Records excerpted from a collection
━━━━
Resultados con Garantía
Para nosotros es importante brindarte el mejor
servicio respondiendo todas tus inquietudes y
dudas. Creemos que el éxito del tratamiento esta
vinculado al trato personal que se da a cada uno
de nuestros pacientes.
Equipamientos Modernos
━━━━
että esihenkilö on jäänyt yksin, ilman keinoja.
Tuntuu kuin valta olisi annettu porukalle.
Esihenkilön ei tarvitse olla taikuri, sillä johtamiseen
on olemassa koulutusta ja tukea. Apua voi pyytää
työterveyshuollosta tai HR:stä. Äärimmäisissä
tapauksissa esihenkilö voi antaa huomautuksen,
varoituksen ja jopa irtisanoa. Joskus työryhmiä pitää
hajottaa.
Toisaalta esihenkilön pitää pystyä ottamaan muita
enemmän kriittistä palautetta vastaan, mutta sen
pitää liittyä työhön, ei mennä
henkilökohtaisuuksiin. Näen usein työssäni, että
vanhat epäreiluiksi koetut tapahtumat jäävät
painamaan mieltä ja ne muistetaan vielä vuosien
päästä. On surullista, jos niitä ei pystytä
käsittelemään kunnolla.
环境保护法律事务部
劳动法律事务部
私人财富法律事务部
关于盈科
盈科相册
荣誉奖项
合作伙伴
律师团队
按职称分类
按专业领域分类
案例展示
━━━━
Starting with the line with "on olemassa koulutusta" above and going on through the line with "henkilökohtaisuuksiin. Näen usein", transcribe every line exactly, both ends included, and add nothing.

on olemassa koulutusta ja tukea. Apua voi pyytää
työterveyshuollosta tai HR:stä. Äärimmäisissä
tapauksissa esihenkilö voi antaa huomautuksen,
varoituksen ja jopa irtisanoa. Joskus työryhmiä pitää
hajottaa.
Toisaalta esihenkilön pitää pystyä ottamaan muita
enemmän kriittistä palautetta vastaan, mutta sen
pitää liittyä työhön, ei mennä
henkilökohtaisuuksiin. Näen usein työssäni, että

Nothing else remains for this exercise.